В 1858 году умер богатый откупщик Беляев, который вел свои дела на паях с детьми своего бывшего хозяина Мясникова. В тот же день Александр Мясников, адъютант начальника знаменитого Третьего отделения, вывез все оставшиеся бумаги из квартиры покойного, а впоследствии сфабриковал в пользу вдовы подложное завещание на сумму, значительно меньшую той, которой определялось действительное состояние Беляева. Но даже и эти деньги благодаря ловкому использованию оказавшихся в руках Мясникова документов в конце концов перекочевали от вдовы в его карман.

Задарив немногочисленных лиц, причастных к этой операции, братья Мясниковы только впоследствии оказались на скамье подсудимых, однако и тут суд не нашел их виновными.

И вот герою Щедрина, приехавшему в столицу провинциалу, приснился сон: он тоже был когда-то откупщиком, нажил миллион, а когда умер, его бессмертная душа с ужасом увидела, как его сосед по губернии, также примчавшийся в Петербург, дворянин Прокоп Ляпунов, начисто обкрадывает его и подкупает оказавшегося свидетелем преступления полового Гаврилу.

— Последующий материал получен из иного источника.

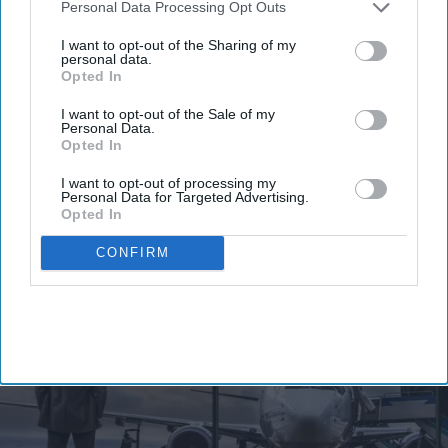
Downstream Participants
that may further disclose it to other
Personal Data Processing Opt Outs
third parties.
I want to opt-out of the Sharing of my
personal data.
Opted In
I want to opt-out of the Sale of my
By subscribing, you agree to our Terms & Conditions.
Personal Data.
View Terms & Conditions
Opted In
I want to opt-out of processing my
Personal Data for Targeted Advertising.
Opted In
CONFIRM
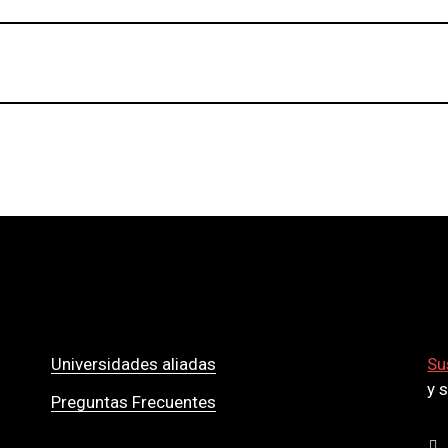
Universidades aliadas
Su
y 
Preguntas Frecuentes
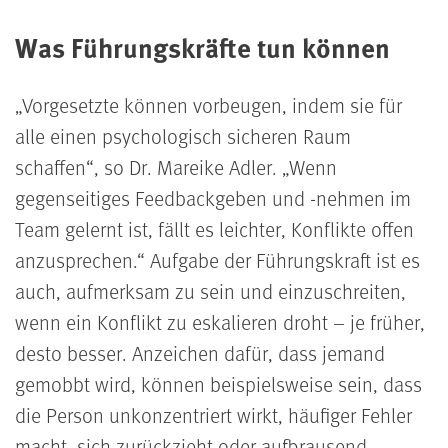
Was Führungskräfte tun können
Vorgesetzte können vorbeugen, indem sie für
alle einen psychologisch sicheren Raum
schaffen
, so Dr. Mareike Adler.
Wenn
gegenseitiges Feedbackgeben und -nehmen im
Team gelernt ist, fällt es leichter, Konflikte offen
anzusprechen.
Aufgabe der Führungskraft ist es
auch, aufmerksam zu sein und einzuschreiten,
wenn ein Konflikt zu eskalieren droht – je früher,
desto besser. Anzeichen dafür,
dass jemand
gemobbt wird, können beispielsweise sein, dass
die Person unkonzentriert wirkt, häufiger Fehler
macht, sich zurückzieht oder aufbrausend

Обещания Прокопа сделать Гаврилу над всеми своими имениями «вроде как обер-мажордомом», беспробудное пьянство вчерашнего полового, чувствующего себя обладателем опасной для хозяина тайны, его внезапное исчезновение «неизвестно куда» — все это имело в «мясниковском деле» самое прямое соответствие в судьбе мелкого чиновника Караганова, подделавшего подпись Беляева для подложного завещания. Совпадает и целый ряд других деталей (бесстрастное отношение полицейских властей к тому, что после кончины заведомого мильонщика в его кабинете не осталось ни денег, ни документов; корыстные адвокаты, взявшиеся вести «дело», возбужденное отдаленными родными Беляева; появление лжесвидетеля Шевелева, у Щедрина превратившегося в Иуду Стрельникова). Однако сатирик колоссально обобщил происшедшее на процессе. В «деле Мясниковых» он не видел правых. «Пострадавший» посмертно Беляев тоже не был невинной овечкой, а характеристика его как старого слуги покойного Мясникова, сделанная на суде прокурором А. Ф. Кони, в глазах сатирика выглядела довольно двусмысленно.

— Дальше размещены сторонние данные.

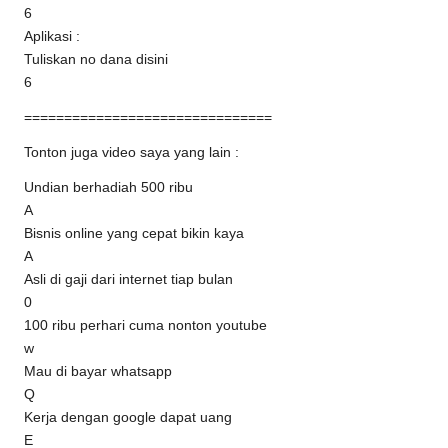
6
Aplikasi :
Tuliskan no dana disini
6
===============================
Tonton juga video saya yang lain :
Undian berhadiah 500 ribu
A
Bisnis online yang cepat bikin kaya
A
Asli di gaji dari internet tiap bulan
0
100 ribu perhari cuma nonton youtube
w
Mau di bayar whatsapp
Q
Kerja dengan google dapat uang
E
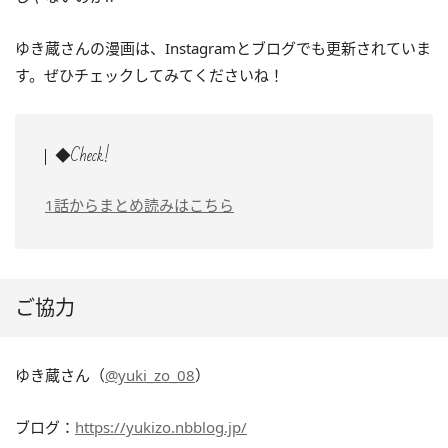
ゆき蔵さんの漫画は、Instagramとブログでも更新されていま
す。ぜひチェックしてみてくださいね！
◆Check!
1話からまとめ読みはこちら
ご協力
ゆき蔵さん（
@yuki_zo_08
）
ブログ：
https://yukizo.nbblog.jp/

«Это был слуга того драгоценного типа, который существует или существовал, по крайней мере, долго на Руси, но который начинает исчезать, — говорил Кони. — Сначала мальчик, потом приказчик, постоянно участвовавший в делах хозяина, сроднившийся с ним, потом входящий так в его интересы, что трудно определить, где начинается один и где кончается другой; близкий, доверенный человек, опекун, пестун его детей, оберегающий их интересы… Мы знаем, что подобные личности, как Беляев, появлялись часто в купеческом быту, к чести этого быта. В то время, когда дети разбогатевших трудом купцов лезли в «господа», поступали в военную или гражданскую службу, старались сделаться дворянами, рядом с их отцами являлись люди, которые продолжали их дело. В то время, когда дети, постепенно разоряясь, из богатых купцов становились обедневшими, возникали состояния лиц, прежде служивших приказчиками их отцам, лиц, которые остались верными своему званию и тем интересам, которым служили с малолетства и они и их хозяева».

Идиллический тон этот плохо вязался с фактами, которые как-никак заключались в том, что вчерашний приказчик при всей своей добросовестности, одним трудом праведным составил себе огромное состояние. Вместо благостного пестуна осиротевших Мясниковых вырисовывался скорее делец, который ловко воспользовался хозяйским доверием и постепенно прибрал к рукам дела фирмы. «Что коммерция — что война», — говорил один из героев «Губернских очерков», Ижбурдин. И у Щедрина было основание предполагать, что Беляев был одним из удачливых участников этой войны, ловко умевшим прятать концы в воду.

Замечательно, что Кони и сам, вольно или невольно, заставлял подозрительно относиться к утверждению о голубиной чистоте покойного, когда, переходя к личности подделывателя его подписи, заявлял:

«Караганов, по моему мнению, в меньшем виде — тот же Беляев. Та же преданность своим хозяевам, верность их интересам, то же стремление управлять их делами, сохраняя выгоду всеми мерами, стремление всегда и во всем видеть их честными и правыми…»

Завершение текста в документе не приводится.